Adriana chegou ao Tribunal do Júri de Rio Bonito (72 km do Rio) acompanhada do seu advogado, Jackson Costa Rodrigues, às 15h43. Usando calça jeans, moletom roxo, cabelo trançado e pouca maquiagem, ela se recusou a falar com a imprensa. A ex-cabeleireira aparentava calma e assistiu ao julgamento concentrada, fazendo eventuais comentários com Rodrigues.

O júri que irá decidir a sorte dos réus foi composto, após sorteio, por cinco homens e duas mulheres.

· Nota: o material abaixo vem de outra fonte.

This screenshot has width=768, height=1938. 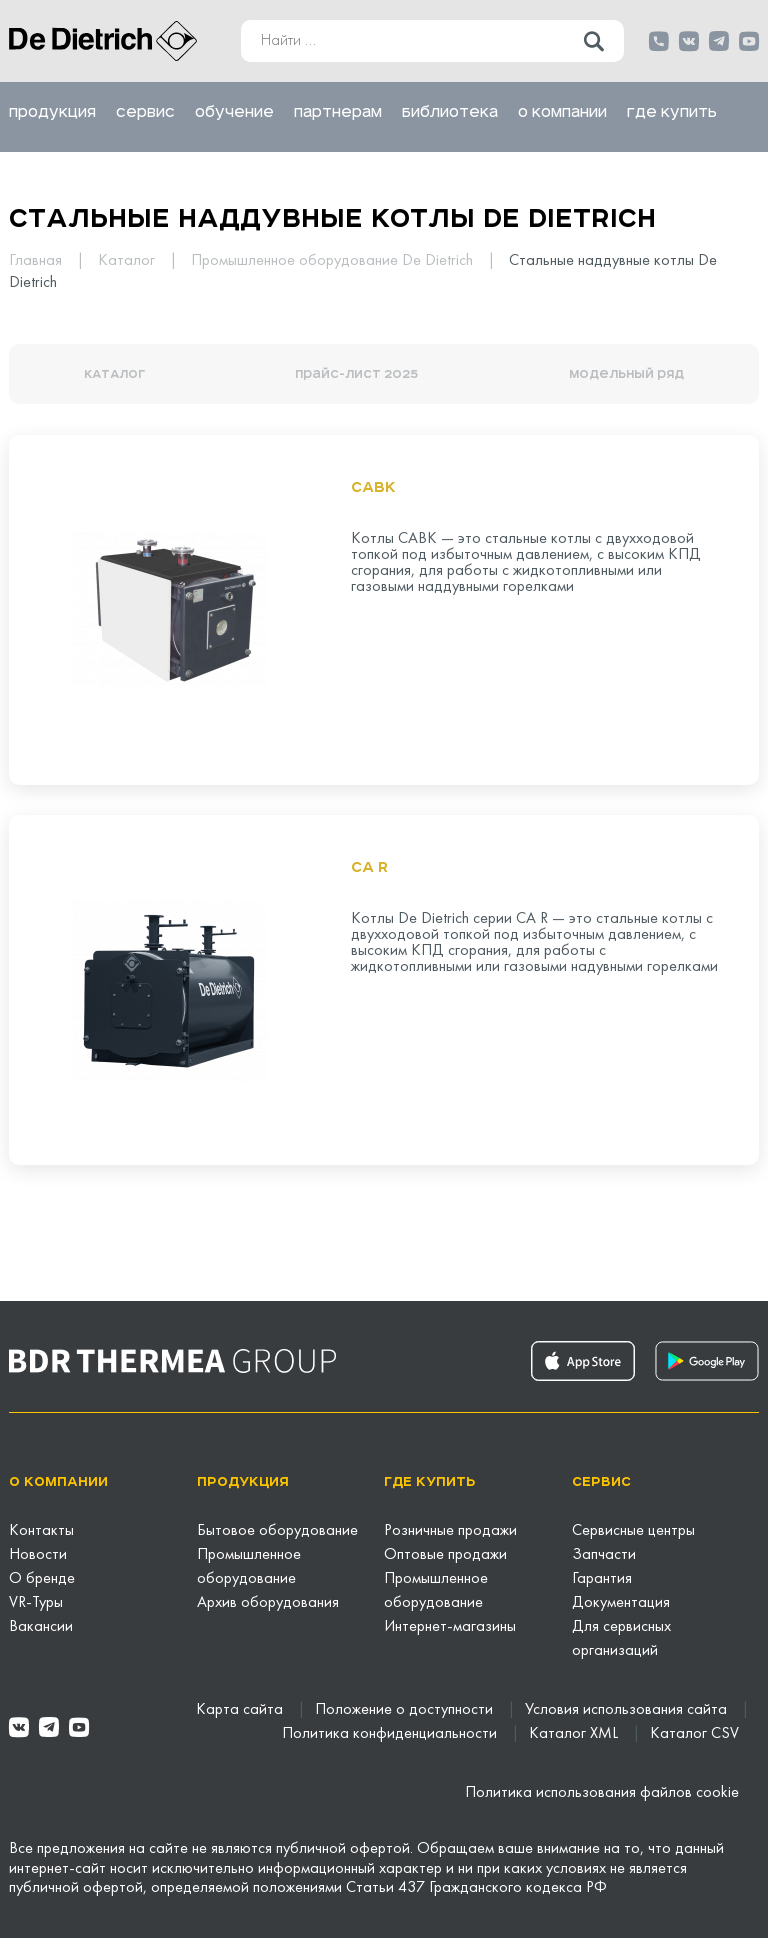 What do you see at coordinates (602, 1793) in the screenshot?
I see `Политика использования файлов cookie` at bounding box center [602, 1793].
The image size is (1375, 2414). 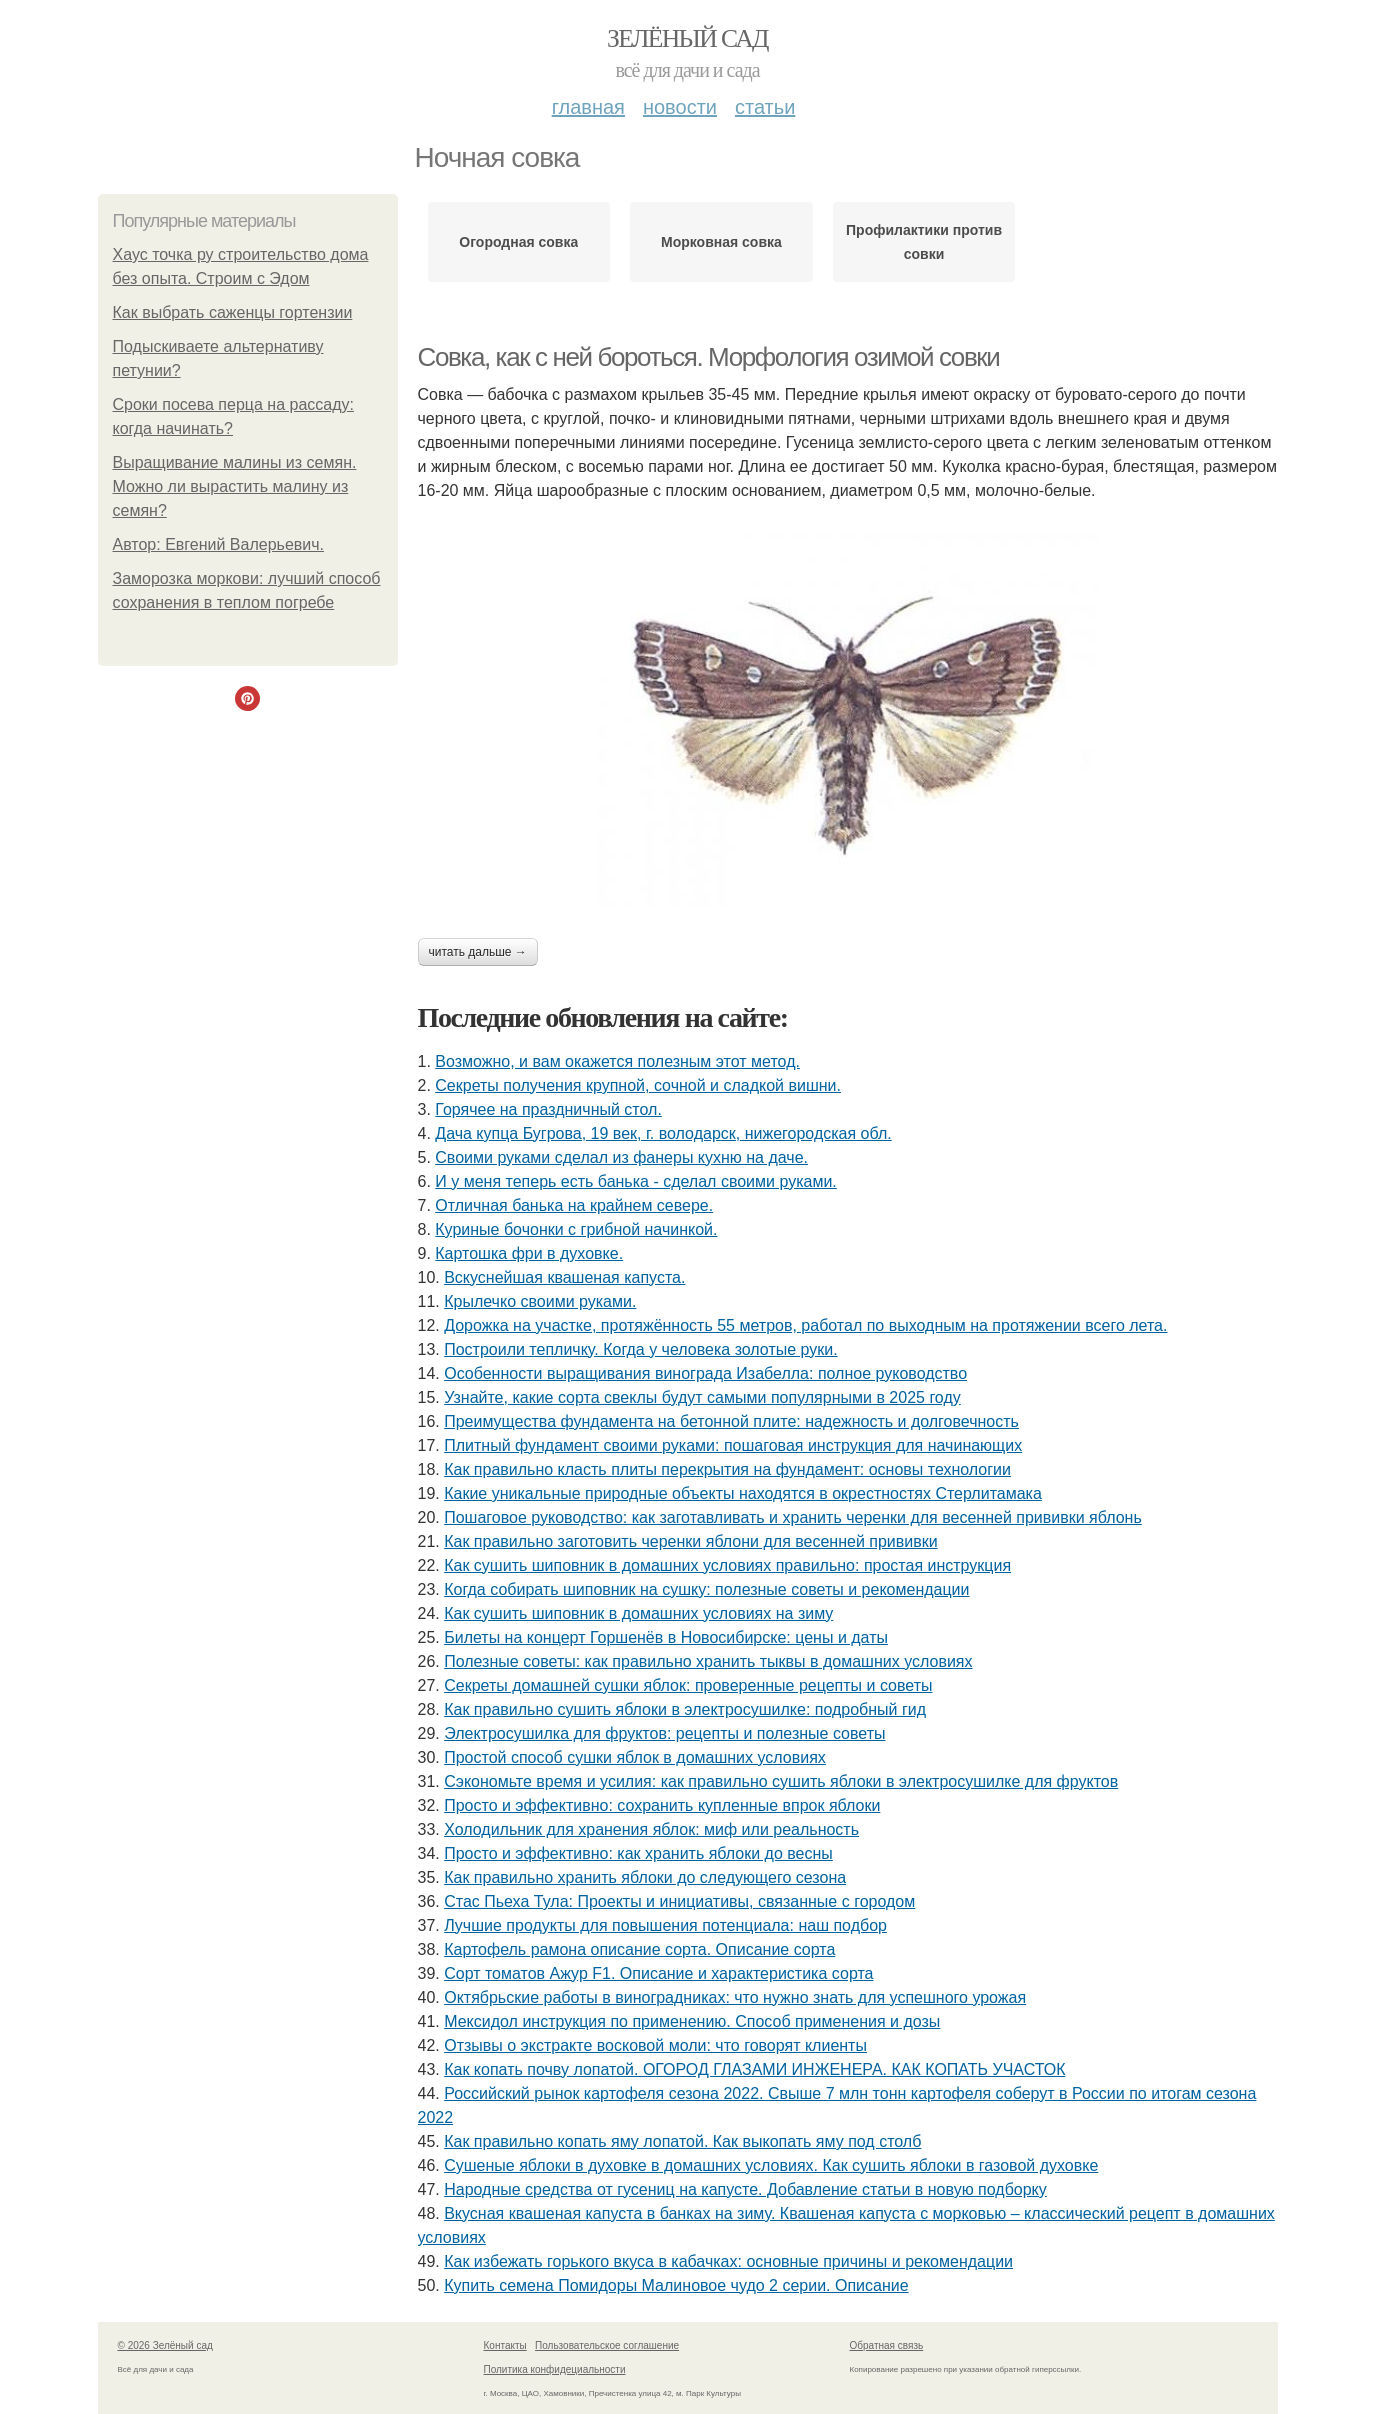 I want to click on Секреты домашней сушки яблок: проверенные рецепты и советы, so click(x=688, y=1685).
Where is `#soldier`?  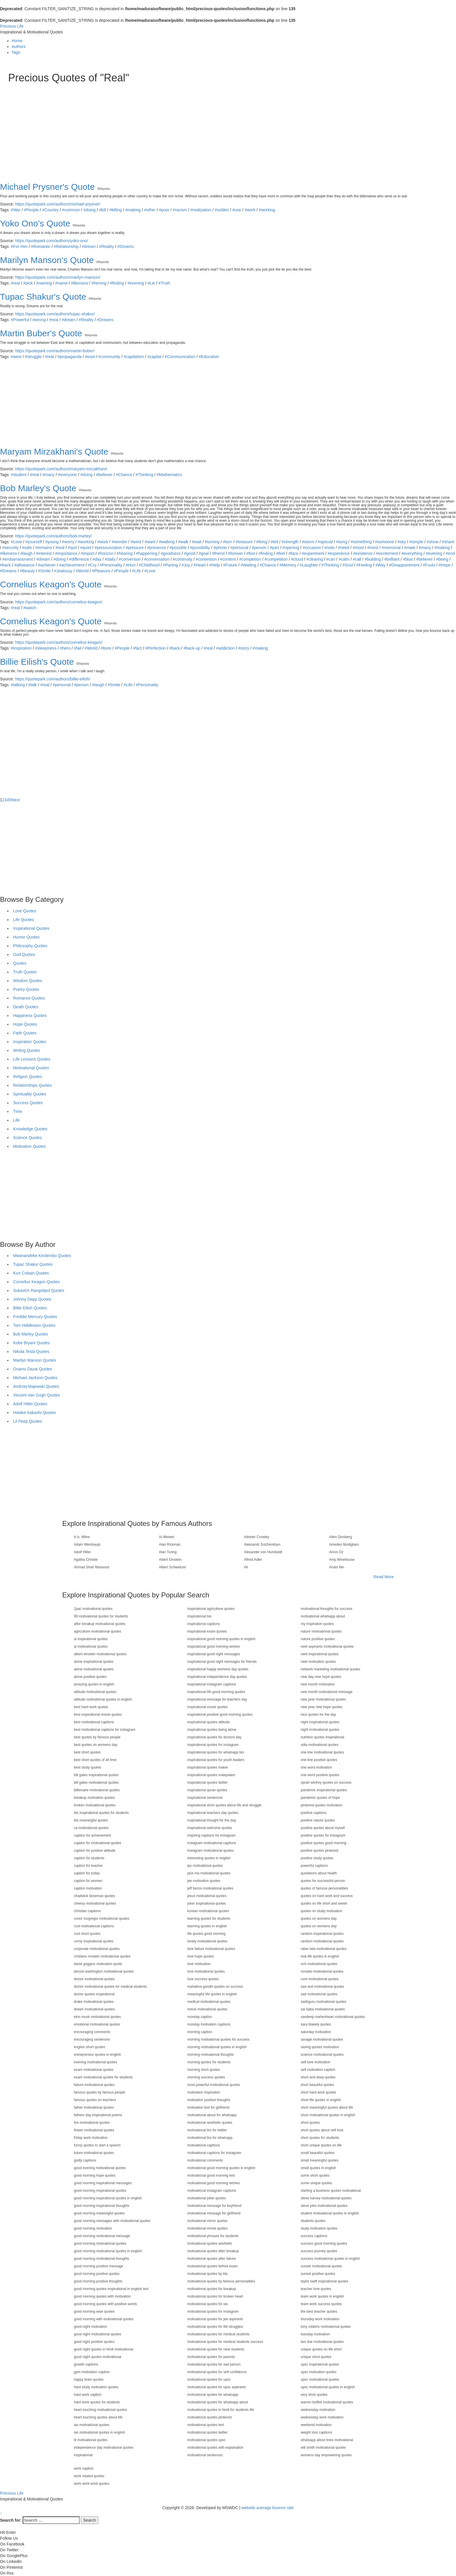 #soldier is located at coordinates (222, 210).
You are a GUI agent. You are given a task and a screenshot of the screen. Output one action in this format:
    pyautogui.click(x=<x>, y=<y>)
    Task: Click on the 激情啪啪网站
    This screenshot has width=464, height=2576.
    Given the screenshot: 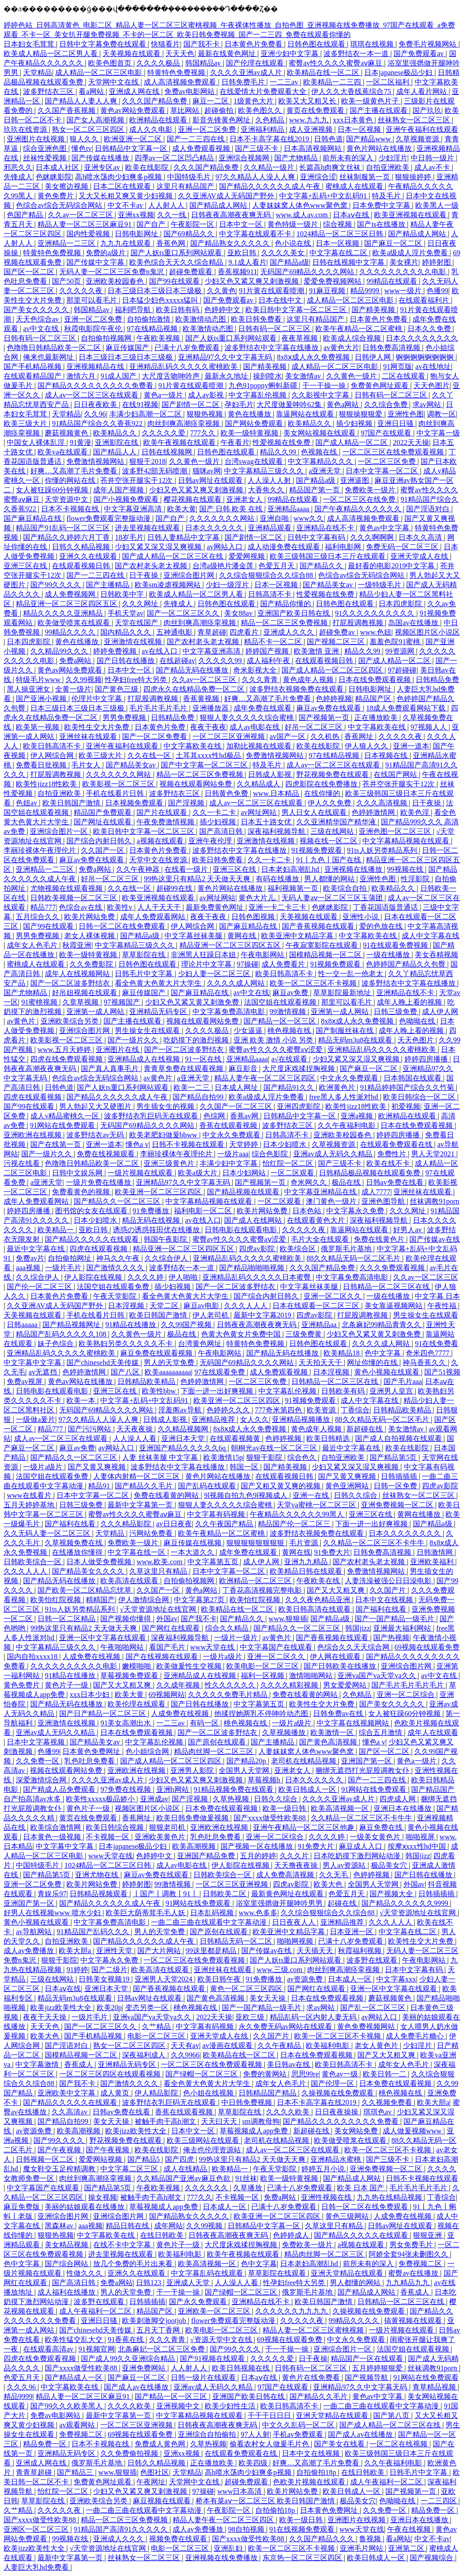 What is the action you would take?
    pyautogui.click(x=311, y=1675)
    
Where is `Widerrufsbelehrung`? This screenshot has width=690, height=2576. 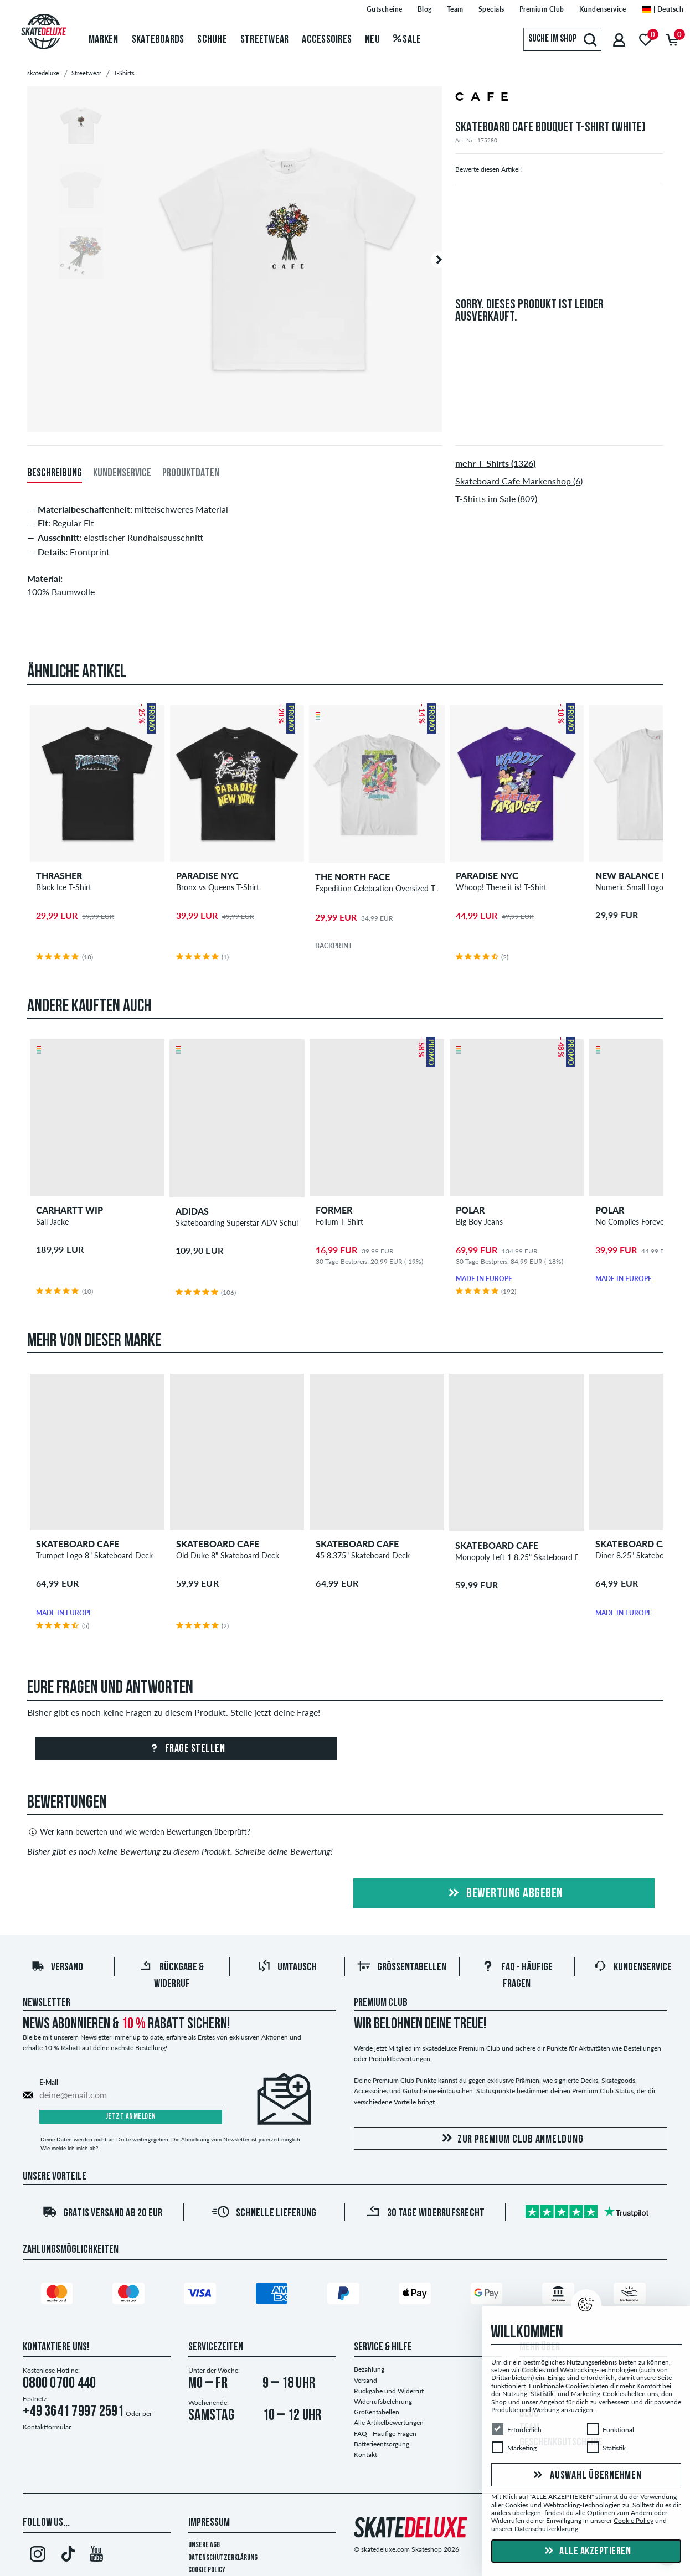 Widerrufsbelehrung is located at coordinates (383, 2401).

A primeira testemunha ouvida pela juíza Roberta Costa foi o médico especialista em cirurgia vascular Carlos Alberto Barreto Miranda, arrolado pela defesa. Ele contou que atendeu Renné em agosto de 2006, a pedido de Adriana, por conta de complicações decorrentes da sua diabetes.

Logo após foi a vez de Luiz Penco, dono do bar em que o milionário estava quando foi executado. Penco disse que estava no balcão quando dois homens chegaram em uma moto. Um deles desceu armado e atirou contra René. Neste momento, Penco se escondeu nos fundos do estabelecimento e ouviu apenas uma série de tiros.

Segundo o dono do bar, René era uma pessoa calma, que costumava brincar com a sua recém adquirida riqueza, mas evitava falar da vida pessoal.

As irmãs de Renné, Aldinéia, Jucimar e Miriam Senna também acompanham o julgamento. Para Jucimar é o fim de uma espera de cinco anos. "Espero que ela [Adriana] seja presa logo e que se faça justiça." "Tudo que fizemos nos últimos anos foi esperar por este momento", completou Aldinéia.

A previsão é de que o julgamento dure de quatro a cinco dias. Serão ouvidas cerca de 40 testemunhas.

Inicialmente, a audiência foi marcada para o dia 4 de novembro, mas acabou adiada após o advogado de Adriana alegar problemas de saúde. A morte do lavrador, que ficou milionário ao ganhar na Mega-Sena, ocorreu em 2007.